Cyrus’s tentacle held its prize aloft, so Will could see it glisten in the dim starlight. It was larger than he expected, the ragged end of an aorta flopping like a surrealist handle.

 

With a terrible slither Cyrus shucked Will’s hollow body like an empty peel. He didn’t feel himself hit the ground, but suddenly he was looking sideways at Cyrus’s feet, as his own fluids dampened the ground beneath them. He opened and closed his mouth, gasping. His tongue tasted bitterness.

 

“Well, I guess I should be going,” Cyrus said. “I thought I might see what entertainment your friend can provide. Just for a few years.
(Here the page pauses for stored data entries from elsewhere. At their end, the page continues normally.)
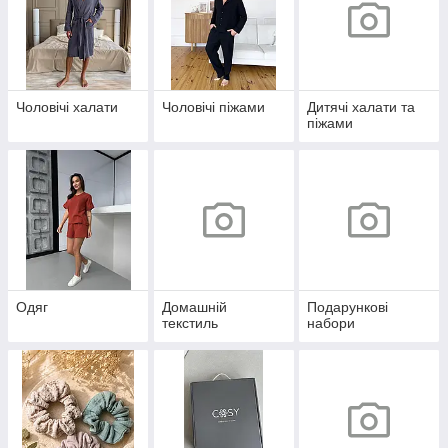
Чоловічі халати
Чоловічі піжами
Дитячі халати та
піжами
Одяг
Домашній
Подарункові
текстиль
набори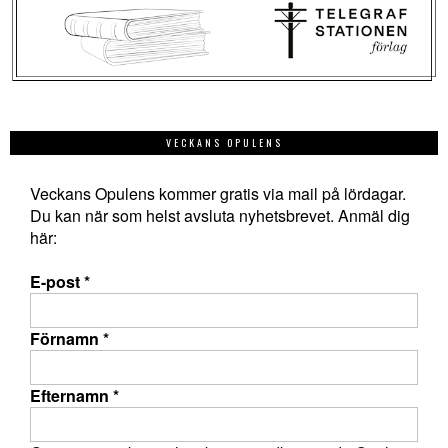
VECKANS OPULENS
Veckans Opulens kommer gratis via mail på lördagar.
Du kan när som helst avsluta nyhetsbrevet. Anmäl dig
här:
E-post
*
Förnamn
*
Efternamn
*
I hope he can wield a shovel well. I might even let you have a stone to hold, lovely. Isn’t that nice of me? A nice deep hole and something for you to do for the next century.”

 

Will could see Cyrus’s feet, right there in front if him, but his voice was far, far away. He couldn’t have many more seconds left. Would it take longer, now that he was . . . whatever he was?

 

“And just think, soon Ryan will be ready too,” said Cyrus. “Such a lovely boy.”

 

Cyrus left Will’s vision, each of his steps in slow motion. A tiny blade of grass twitched and rose slowly from its compression. Behind it Will could see the base of the stricken tree. The hand and arm of the unknown man trailed from it, and Will could almost see the rest of the skeleton, caught deep inside. It seemed a peaceful way to spend forever, wrapped in heartwood, marking time listening to the great systolic thump every spring.

 

He wondered if the dark ground would be as kind. He gasped in one last breath and his chest bubbled, as the air boiled through his torn lungs like fire.